La complejidad del racismo fuera y dentro de nuestras fronteras

            Los aún cercanos disturbios sucedidos en Ferguson, Missouri, tras la muerte de un joven negro de 18 años, invitan a seguir pensando en el problema del racismo, también dentro de nuestras fronteras. No es posible dejar de lado la creciente multiculturalidad reflejada en las calles españolas. No es sólo por razón del turismo, como tiempo atrás. Sino como consecuencia del crecimiento de la inmigración. Desde luego, sin omitir la presencia de los desmanes entre forofos radicales de grandes equipos de fútbol.

            En el caso de Estados Unidos, el problema racial no puede separarse de los excesos policiales. Éstos se producen en todos los países del mundo, como se ha comprobado recientemente en Cataluña o en las Baleares. Pero los agentes americanos causan la muerte de un promedio de 400 personas por año (a menudo en defensa propia), una cifra impensable para las policías europeas. Además, se produce una concentración de víctimas entre ciudadanos de origen africano.

            La policía americana tiende a detener preventivamente a los infractores, aun en temas de menor cuantía, en función de las estadísticas de la criminalidad. No aplican un criterio personal, sino colectivo, que indica zonas y culturas más proclives a la delincuencia, en intento de sofocar sus raíces.

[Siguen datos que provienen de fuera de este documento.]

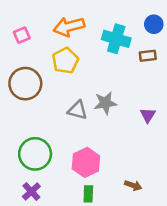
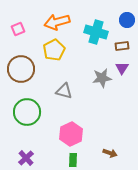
gray star: (105, 103) -> (102, 78), moved
purple triangle: (148, 115) -> (122, 68), moved
green circle: (35, 154) -> (27, 112), moved

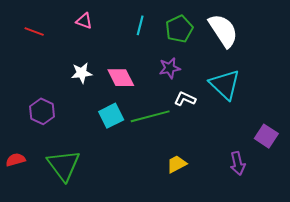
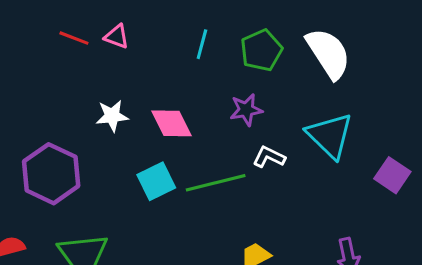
red line: (34, 31) -> (74, 38), moved
purple hexagon: (42, 111) -> (51, 174), size x1.5
purple square: (266, 136) -> (392, 175), moved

La consecuencia es el incremento de los controles sobre la juventud de las minorías raciales.

            Los agentes suelen detener a afroamericanos por delitos no violentos de menor importancia  como la posesión de drogas, mientras hacen la vista gorda ante blancos responsables de conductas semejantes. Como si, remedando la vieja tesis que presentaba el derecho penal como “el derecho de los pobres”, en América fuese “el derecho de los negros”: basta pensar en el número de hombres de color en las cárceles ordinarias o en los corredores de la muerte.

            Pero mucho cambió en la segunda mitad del siglo XX, desde los estallidos de violencia en Harlem en 1964. Ante los incidentes de Ferguson, se ha recordado que el equivalente a jefe de tráfico de Missouri es un negro. Como el fiscal general del Estado, que interrumpió sus vacaciones para poner en marcha una investigación oficial, con tercera autopsia incluida. O el propio presidente de la Unión.

            Sin embargo, la crisis económica ‑especialmente el abuso de las subprimes‑ ha afectado en demasía al crecimiento paulatino de una clase media de color, además de su presencia en altos niveles económicos y culturales. Por paradoja, esta situación ha contribuido a aumentar la desesperanza entre los que más desposeídos. El problema no es tanto racista, como social, semejante al que provoca disturbios periódicamente en ciudades europeas. Pues han ido surgiendo auténticos guetos, con servicios sociales y escuelas deficientes (a pesar de los medios extraordinarios dispuestos oficialmente para reforzar ese tipo de barriadas).

            La desigualdad ha aumentado en los Estados Unidos, según un estudio publicado hace unos días por la Reserva Federal (Fed). Como se recordará, era una de las grandes preocupaciones de Janet Yellen, en noviembre de 2013, durante su comparecencia en el Senado, cuando estaba a punto de ser nombrada al frente de la Fed. Entre 2010 y 1013, las rentas del 10% más rico aumentaron un 10%, mientras que disminuían las del 40% de los menos pudientes. La renta media, que divide a la población en dos partes iguales, cayó un 5%. Y en el extremo más bajo de la escala, el 90% con menos recursos vio disminuir su cuota hasta el 24,7%, desde el 33,2% en 1989.

            Las desigualdades son más llamativas según el origen de las familias: la renta media de ciudadanos blancos, propietarios, con título universitario, aumentó entre 2010 y 2013, mientras que la de negros, hispanos, inquilinos y no graduados, disminuyó en el mismo período. La media de negros e hispanos cayó un 9%, frente al 1% para los blancos.

            Ese es el contexto del aumento de la población carcelaria, que llega actualmente a más de 2,2 millones de personas, el 45% de color. Las prácticas policiales tienen efectos desoladores en las barriadas negras, donde son mayoría los niños sin padre ni ambiente propicio a la inserción social. Se estima que la mitad de los adolescentes sin diploma académico no evitará la prisión en su vida adulta. De hecho, según datos de 2007, alrededor de un tercio de todos los varones negros de entre 20 y 30 años estaban recluidos o en libertad condicional. La cárcel ‑se ha escrito‑ es “una experiencia estructurante de la vida de generaciones enteras de varones estadounidenses negros”.

 

            No son fáciles las soluciones. Pero, desde luego, no surgirán desde las simplificaciones al uso. La complejidad social de la sociedad moderna se refleja también en las relaciones interraciales.